START Supplied material
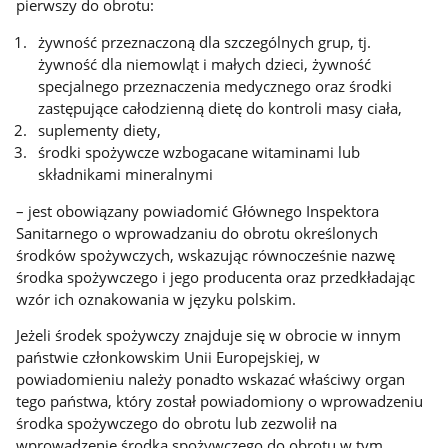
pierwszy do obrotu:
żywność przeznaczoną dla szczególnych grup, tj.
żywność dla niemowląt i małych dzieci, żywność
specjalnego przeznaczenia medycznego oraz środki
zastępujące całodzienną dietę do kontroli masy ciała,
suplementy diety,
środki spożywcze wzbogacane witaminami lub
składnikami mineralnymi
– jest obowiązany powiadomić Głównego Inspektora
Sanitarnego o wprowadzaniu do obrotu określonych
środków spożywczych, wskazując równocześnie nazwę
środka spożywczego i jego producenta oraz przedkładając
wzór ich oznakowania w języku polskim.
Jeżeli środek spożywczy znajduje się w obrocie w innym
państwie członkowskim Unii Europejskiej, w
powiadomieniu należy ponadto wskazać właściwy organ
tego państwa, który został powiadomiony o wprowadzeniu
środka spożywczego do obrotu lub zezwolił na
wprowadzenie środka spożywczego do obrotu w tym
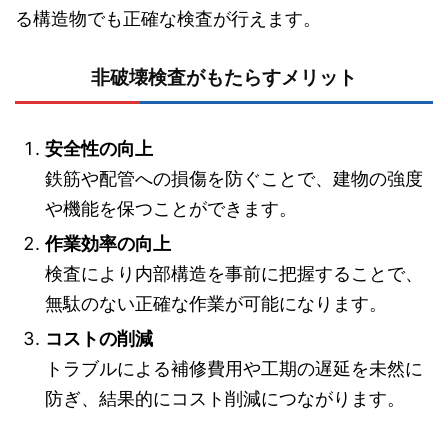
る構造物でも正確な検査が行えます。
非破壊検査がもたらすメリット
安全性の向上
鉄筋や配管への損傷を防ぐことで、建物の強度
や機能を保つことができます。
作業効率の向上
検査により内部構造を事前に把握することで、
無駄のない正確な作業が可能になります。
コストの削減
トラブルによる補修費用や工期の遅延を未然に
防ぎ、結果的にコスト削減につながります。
END Supplied material
Instructions to follow. Pull each line containing the word "oraz" out of the data above.

Response box.
specjalnego przeznaczenia medycznego oraz środki
środka spożywczego i jego producenta oraz przedkładając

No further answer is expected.